_Requirement_.
Your copy of the entries below should hold exactly the lines from the one containing "cookies and gives" to the one containing "Neues Mitglied", inclusive, and no pictures.

_Records shown_.
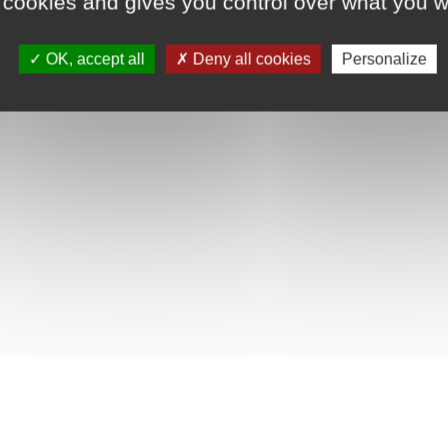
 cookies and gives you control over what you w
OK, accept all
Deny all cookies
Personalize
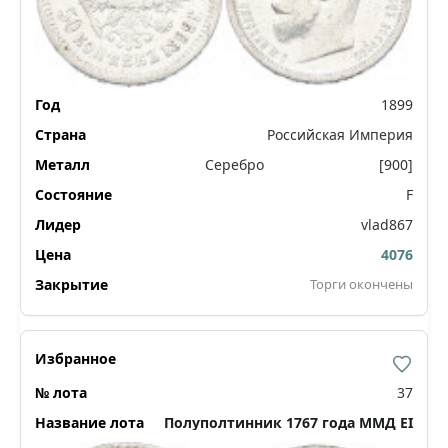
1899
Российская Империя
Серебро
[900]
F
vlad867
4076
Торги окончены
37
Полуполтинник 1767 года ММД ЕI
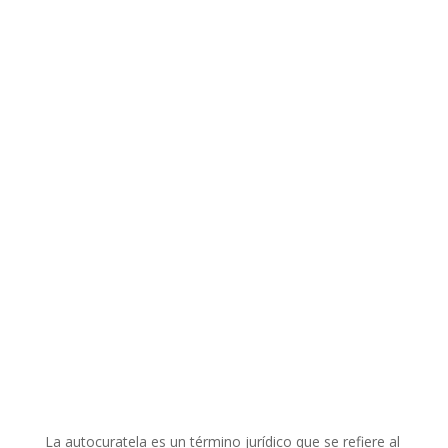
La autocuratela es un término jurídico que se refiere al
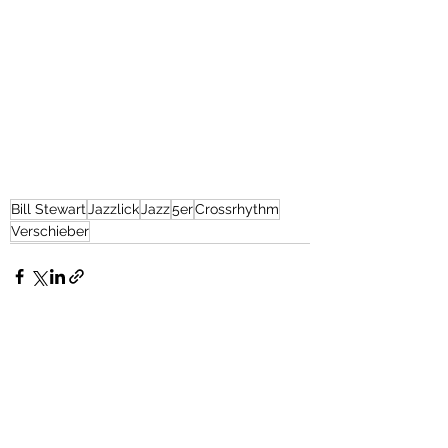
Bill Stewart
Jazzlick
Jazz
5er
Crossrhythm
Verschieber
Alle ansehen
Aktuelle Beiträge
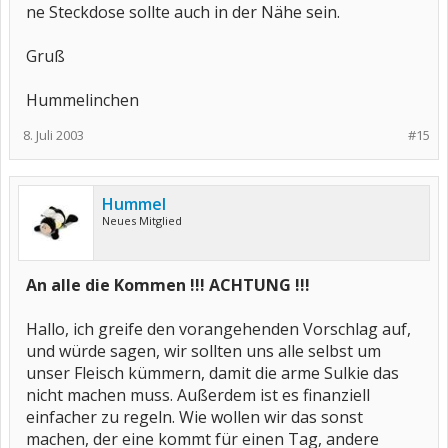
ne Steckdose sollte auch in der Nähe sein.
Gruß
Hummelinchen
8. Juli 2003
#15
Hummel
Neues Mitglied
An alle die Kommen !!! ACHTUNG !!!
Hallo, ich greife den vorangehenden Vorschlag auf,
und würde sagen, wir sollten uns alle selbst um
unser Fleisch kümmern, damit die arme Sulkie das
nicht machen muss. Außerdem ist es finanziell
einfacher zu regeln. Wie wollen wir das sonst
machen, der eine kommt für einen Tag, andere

==

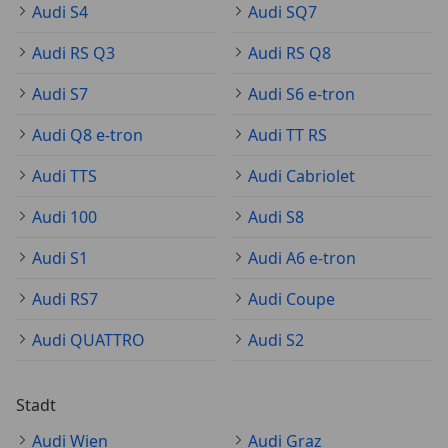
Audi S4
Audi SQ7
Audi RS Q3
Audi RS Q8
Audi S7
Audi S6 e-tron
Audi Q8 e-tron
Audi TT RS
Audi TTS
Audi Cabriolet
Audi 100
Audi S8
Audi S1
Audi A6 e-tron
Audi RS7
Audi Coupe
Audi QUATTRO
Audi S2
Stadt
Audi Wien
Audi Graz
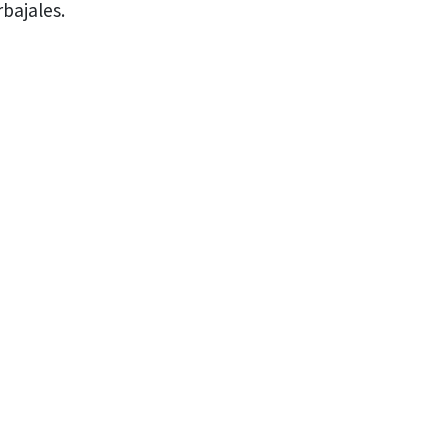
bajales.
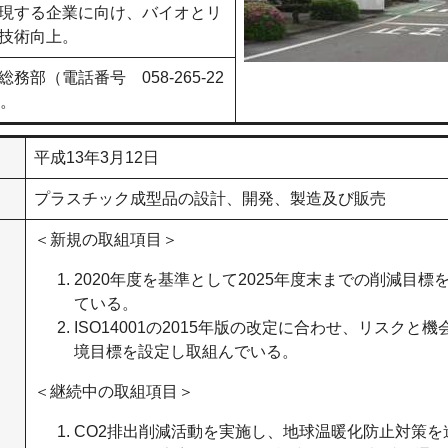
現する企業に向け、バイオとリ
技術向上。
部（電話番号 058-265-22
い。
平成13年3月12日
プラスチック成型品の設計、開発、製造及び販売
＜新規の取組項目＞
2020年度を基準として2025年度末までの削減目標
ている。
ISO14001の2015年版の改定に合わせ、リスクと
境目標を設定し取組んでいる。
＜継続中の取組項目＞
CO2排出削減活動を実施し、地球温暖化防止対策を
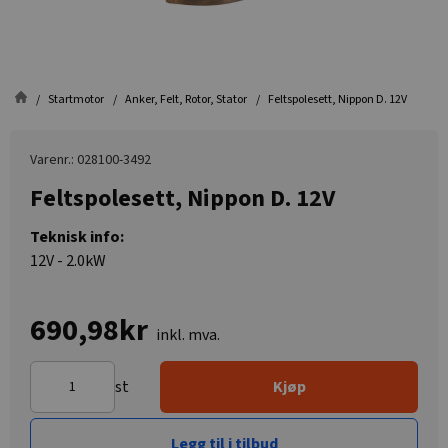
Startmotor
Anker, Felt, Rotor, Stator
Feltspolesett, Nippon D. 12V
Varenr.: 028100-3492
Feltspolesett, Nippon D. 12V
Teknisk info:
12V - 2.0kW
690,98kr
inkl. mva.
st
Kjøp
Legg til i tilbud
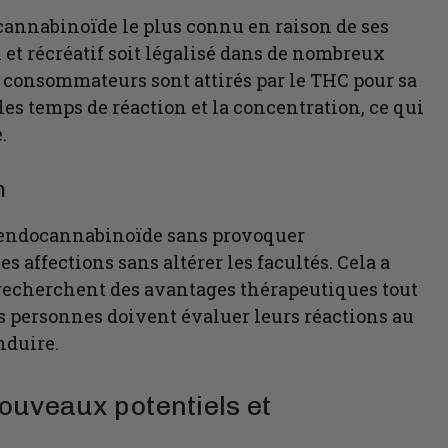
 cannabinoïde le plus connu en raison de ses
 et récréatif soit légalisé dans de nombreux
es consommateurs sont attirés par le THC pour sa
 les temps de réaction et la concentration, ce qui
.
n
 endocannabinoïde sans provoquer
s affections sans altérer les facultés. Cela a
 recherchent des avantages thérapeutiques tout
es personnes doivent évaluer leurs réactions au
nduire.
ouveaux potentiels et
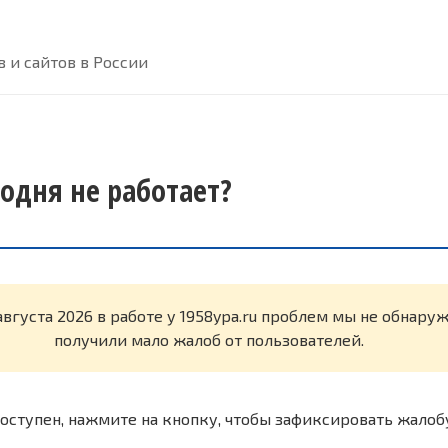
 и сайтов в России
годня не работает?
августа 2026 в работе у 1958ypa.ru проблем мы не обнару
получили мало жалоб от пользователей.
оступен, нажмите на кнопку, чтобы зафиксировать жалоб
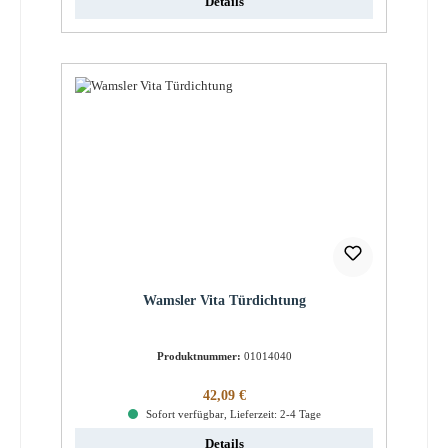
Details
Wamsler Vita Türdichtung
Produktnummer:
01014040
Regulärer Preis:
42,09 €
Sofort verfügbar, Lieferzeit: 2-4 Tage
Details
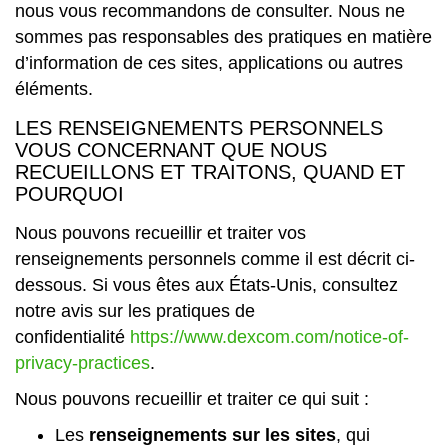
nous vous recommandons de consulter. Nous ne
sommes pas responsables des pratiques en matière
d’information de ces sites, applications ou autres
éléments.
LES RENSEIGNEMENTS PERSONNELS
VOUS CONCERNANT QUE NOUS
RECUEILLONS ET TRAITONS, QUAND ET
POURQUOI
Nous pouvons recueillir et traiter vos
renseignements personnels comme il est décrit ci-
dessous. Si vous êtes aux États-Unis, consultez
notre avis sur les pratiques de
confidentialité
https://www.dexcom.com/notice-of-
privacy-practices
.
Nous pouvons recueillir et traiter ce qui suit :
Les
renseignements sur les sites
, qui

_Written response_.
 cookies and gives you control over what you w
OK, accept all
Deny all cookies
Personalize
1899
Российская Империя
Серебро
[900]
F
vlad867
4076
Торги окончены
37
Полуполтинник 1767 года ММД ЕI
La autocuratela es un término jurídico que se refiere al
Bill Stewart
Jazzlick
Jazz
5er
Crossrhythm
Verschieber
Alle ansehen
Aktuelle Beiträge
ne Steckdose sollte auch in der Nähe sein.
Gruß
Hummelinchen
8. Juli 2003
#15
Hummel
Neues Mitglied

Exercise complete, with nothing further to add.